4 Challenges and dilemmas faced by mathematical models in plant research

High-throughput experiments that analyze genomes, transcriptomes, proteomes, and metabolomes generate a large quantity of concurrently measured molecular entities (Tenenboim and Brotman, 2016). In current biological research, a combination of experimental high-throughput techniques is often used to investigate a broad range of complex research questions (Seaver et al., 2014; Zhou et al., 2021). High-throughput sequencing (HTS) technologies have revolutionized genetics and genomics at the genome level, providing comprehensive information on the genomes of numerous species through sequencing projects (Arya et al., 2020; Moreira et al., 2020; Sun et al., 2021).
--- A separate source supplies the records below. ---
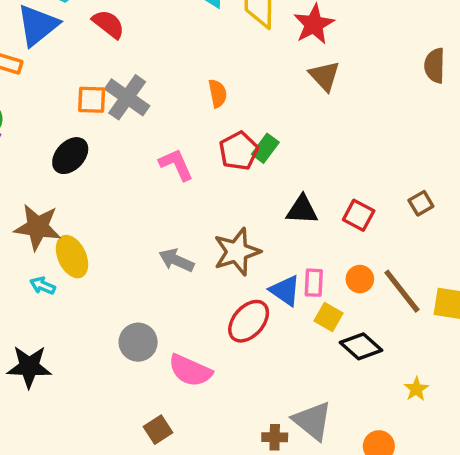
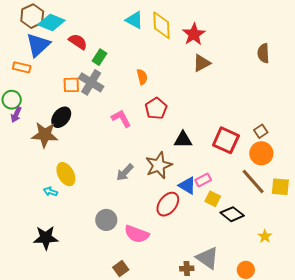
brown triangle: (324, 76) -> (202, 63), turned 48
green rectangle: (265, 148) -> (99, 57), moved
black triangle: (302, 210) -> (183, 140), moved
red square: (359, 215) -> (226, 140), size x1.5
brown star: (38, 227) -> (45, 135), moved
gray arrow: (176, 260) -> (125, 172), turned -66
orange circle: (360, 279) -> (261, 153), moved, size x1.5
pink rectangle: (314, 283) -> (203, 180), turned 63

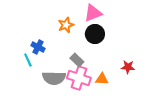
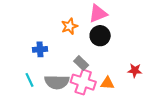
blue cross: (38, 47) -> (40, 49), turned -32
cyan line: (28, 60) -> (29, 80), moved

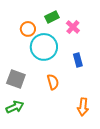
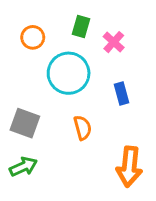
green rectangle: (52, 17) -> (81, 26), turned -48
orange circle: (28, 29) -> (33, 37), moved
orange arrow: (83, 107) -> (129, 167), size x1.4

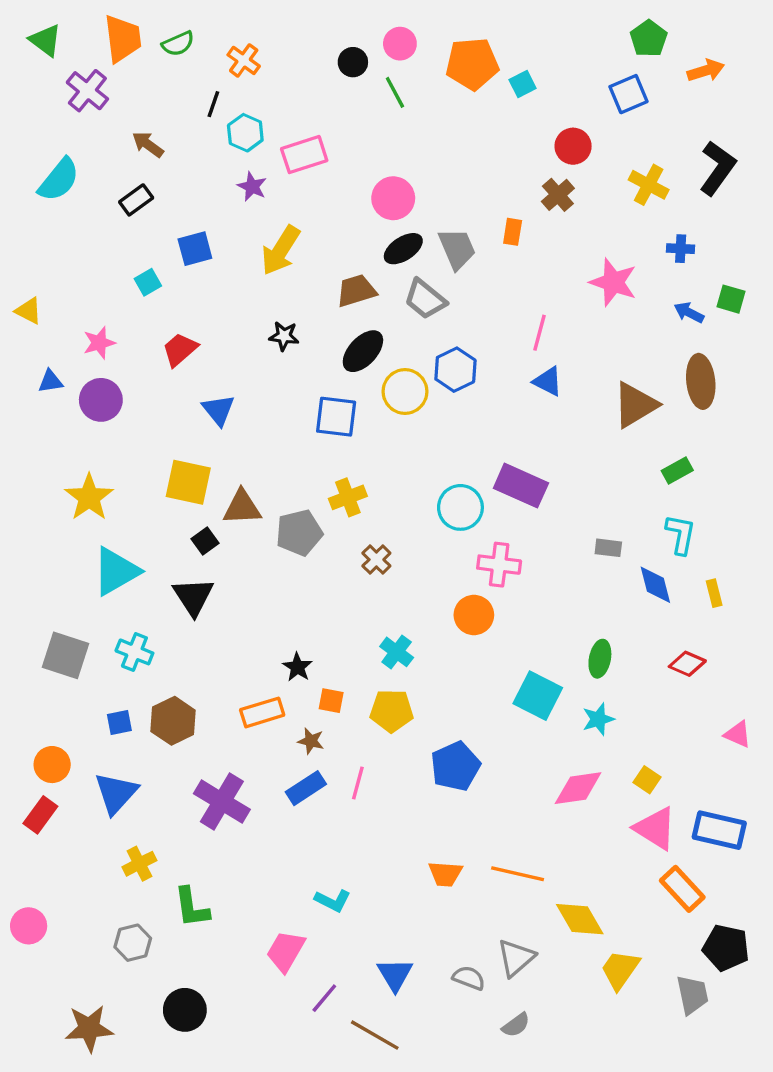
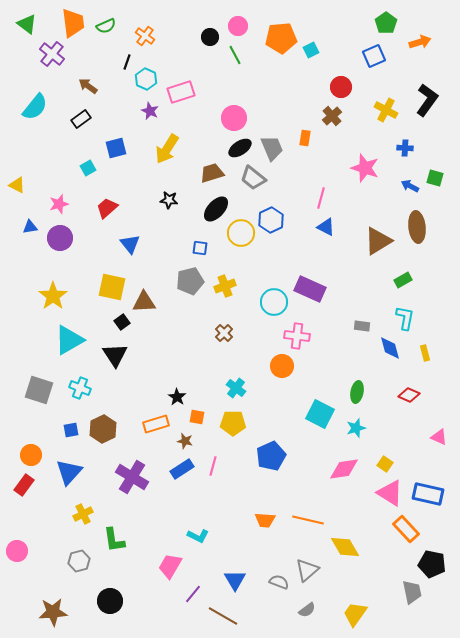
blue square: (336, 417) -> (200, 248), size x0.6
yellow cross: (348, 497) -> (225, 286), moved
gray pentagon: (299, 533) -> (190, 281), moved
yellow trapezoid: (620, 970) -> (355, 614), moved

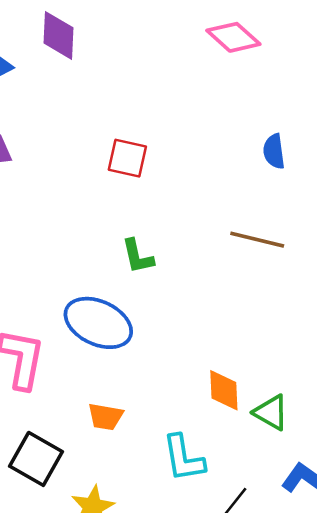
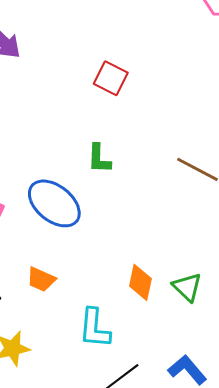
green triangle: (271, 412) -> (187, 287), moved

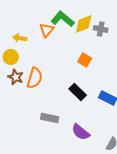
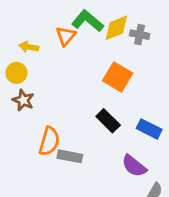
orange square: (85, 60) -> (118, 77), size x1.5
orange semicircle: (35, 78) -> (49, 141), moved
purple semicircle: (81, 132) -> (134, 166), moved

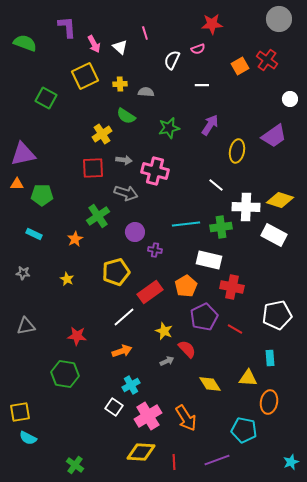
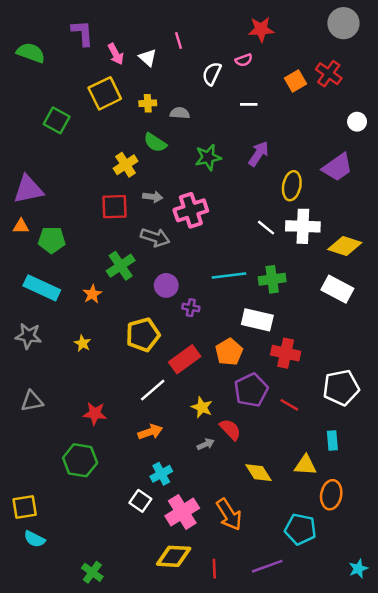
pink cross: (155, 171) -> (191, 210), turned -32
white cross: (246, 207) -> (303, 226), moved
cyan rectangle: (34, 234) -> (42, 288), size x1.8
gray star: (23, 273) -> (28, 336), size x1.5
However, the integration of big data encounters numerous challenges, including issues related to data quality and consistency, the management of large and intricate data sets, data compatibility concerns, the enhancement of complexity and precision in large-scale modeling, and the optimization of algorithms and computational capabilities.

4.1 Multiomics data quality and format consistency

Computational biology research often involves complex datasets that exhibit multiple characteristics of ‘big data’. The term ‘big data’ encompasses four main properties that pose significant challenges for visualization: the large volume of data; the diversity of formats, data structures, and variable types; the high velocity of data retrieval, analysis, and representation; and the need to determine data validity (Rong et al., 2021; Qian et al., 2022).

Data quality and format consistency pose a significant challenge in the integration of multi-omics data due to variations stemming from diverse sources, including laboratories, platforms, and technologies. The inconsistencies can be attributed to disparities in data processing methods, experimental designs, and data acquisition and measurement approaches. Differences in genome sequencing methods, proteomics, and metabolomics measurement techniques contribute to data inconsistency, introducing measurement errors and technical variations. Instances of missing values and incomplete data further hinder data integration and analysis, potentially distorting results. Addressing these issues requires the implementation of various methods and strategies, such as data quality control, standardization, and appropriate statistical approaches (Lacchini et al., 2020).

Integrating high-throughput ‘omics’ data and multiscale modeling can reveal interactions within and between molecular scales, revealing emergent properties that cannot be solely ascribed to growth, development, reproduction, or aging at any single level in the system (Tong et al., 2020). To enable meaningful analysis, the integration of these disparate data types necessitates the meticulous implementation of data preprocessing, normalization, and integration techniques. Data visualization is essential for achieving a comprehensive understanding of metabolic networks and pathways at the systems level (Mochida et al., 2018; Watanabe et al., 2019). In response to these needs, the scientific community has focused on data visualization as a way to enhance the use of biological data for maximum effectiveness.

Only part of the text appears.